Dans un entretien accordé au Monde des religions, le philosophe Denis Moreau, professeur à l’université de Nantes, établit un lien surprenant entre les tensions idéologiques actuelles et les anciennes hérésies du christianisme. Selon lui, notre époque, marquée par le rejet de l’universalisme et la montée du repli identitaire, réactive inconsciemment certains schémas de pensée issus des premiers siècles de la foi chrétienne.
Pour Denis Moreau, les débats contemporains sur la pureté militante ou la fragmentation sociale rappellent des doctrines autrefois condamnées par l’Église, comme le manichéisme ou le donatisme. Ces courants opposaient les « purs » aux « impurs », les « élus » au reste du monde — une logique que l’on retrouve aujourd’hui dans certains discours politiques et moraux.
Le philosophe estime que la modernité sécularisée, en croyant s’être affranchie de la religion, en reproduit paradoxalement certains réflexes.
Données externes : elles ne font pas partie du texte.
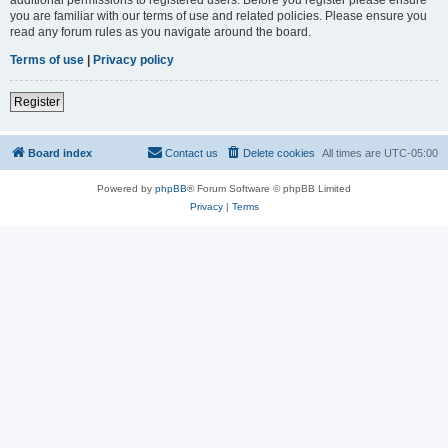
you are familiar with our terms of use and related policies. Please ensure you
read any forum rules as you navigate around the board.
Terms of use
|
Privacy policy
Register
Board index
Contact us
Delete cookies
All times are
UTC-05:00
Powered by
phpBB
® Forum Software © phpBB Limited
Privacy
|
Terms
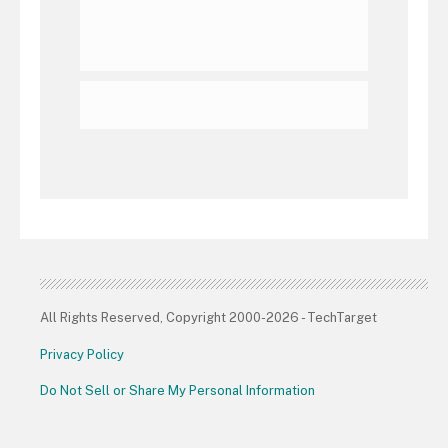
All Rights Reserved, Copyright 2000-2026 - TechTarget
Privacy Policy
Do Not Sell or Share My Personal Information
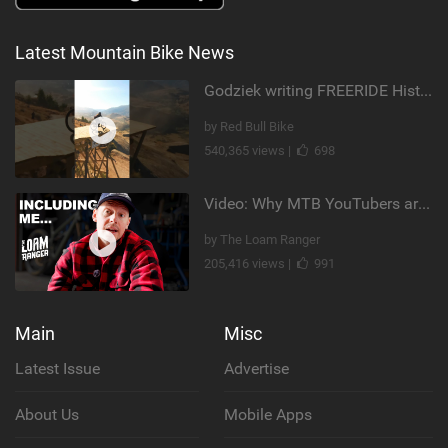
Latest Mountain Bike News
Godziek writing FREERIDE History
by Red Bull Bike
540,365 views |
698
Video: Why MTB YouTubers are Disappearing...
by The Loam Ranger
205,416 views |
991
Main
Misc
Latest Issue
Advertise
About Us
Mobile Apps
L’idée d’un salut individuel, d’une vérité exclusive ou d’une appartenance identitaire forte réapparaît sous des formes laïques, parfois militantes.
Son analyse invite à réfléchir sur la permanence des structures spirituelles dans la pensée contemporaine. Derrière les idéologies modernes se cachent, selon lui, des échos anciens que la société peine encore à reconnaître.